A good premise, but needs a clearer narrative. For example, who is the man that sat in the back seat? While the reference to him in Chapter 1 allows you to establish a conflation of events common to traumatic experiences, he still seems superfluous to the plot. His addition confuses a casual reader: I had to read the story through several times to see whether it was Adam or Jason, and was surprised to find that he was neither(?).
Clarity would also be gained by using different terms (the thesaurus is your best friend.) For example, instead of "lifeless" when describing Adam after the accident, "unmoving" would have worked better. By this time, you've established that Adam survived, albeit with amnesia, but the wording of Chapter 3 makes it sound like there was another accident and that this one killed him.
Some work on formatting would also improve the story. For example, you establish a convention where italics are used to communicate thoughts, but then abandon it. Had they been retained, the italics would have distinguished between prose and thought more clearly; alternatively, you could have related thoughts in the third person, which would avoid some of the word salad that creeps into the story.
Something that was done rather well in this story is the juxtaposition between the ones who know what happened, and the one who is recovering his memories. The end of Chapter 2 is especially poignant. You have also done a good job of making a sympathetic protagonist, and this despite her shortcomings.

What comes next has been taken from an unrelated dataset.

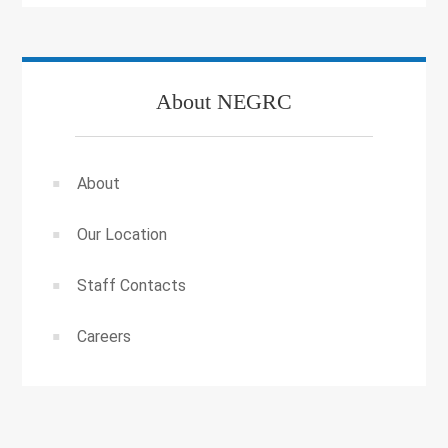
About NEGRC
About
Our Location
Staff Contacts
Careers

Pacing of action and the space dedicated to each segment was also well developed.
This was actually amazing. Very well written, and I thought the pacing was spot-on. I know praise is generally not very constructive, but I cannot think of anything critical to contribute. The ending was especially powerful. I had to go back to the beginning to figure out "what umbrella?" but as soon as I did I saw the hook. When we do things we regret, and cast about endlessly for the root *cause* of it all, we often fixate on small things as having hugely causal influences, and I thought the ending to this tale absolutely nailed that.
This piece has a lot of interesting material, but its premise is unclear and it appears unorganized as a result; at the end of reading a host of compelling information, I'm left asking "But so what?"
I think that minor changes can turn this into something that is at once more engaging and more significant. Specifically, what is the point behind writing this? If it is to make the argument that Jaws is not in fact the same as Aliens, and that this statement is true according to the model established by the same person who said it, then this should be made explicit. Indeed, for me, that would be a much better framing device: I would want to know why someone compared the movies, who did so, and how you intend to prove him wrong.
As it stands, the point is buried beneath a lot of exposition: there were times when I did not know whether or not I was simply reading an application of STC, or was in fact reading an exegesis of specific parts of its material (which I think was your intention.)
I'm always a fan of optimistic works, and was happy to see this one :D I would have liked to have seen more work on the meter, as well as the structure. The piece seems to wander in and out of prose, as if it is unsure of where it's going. This gives it a somewhat improvised character, which I feel compromises its presentation.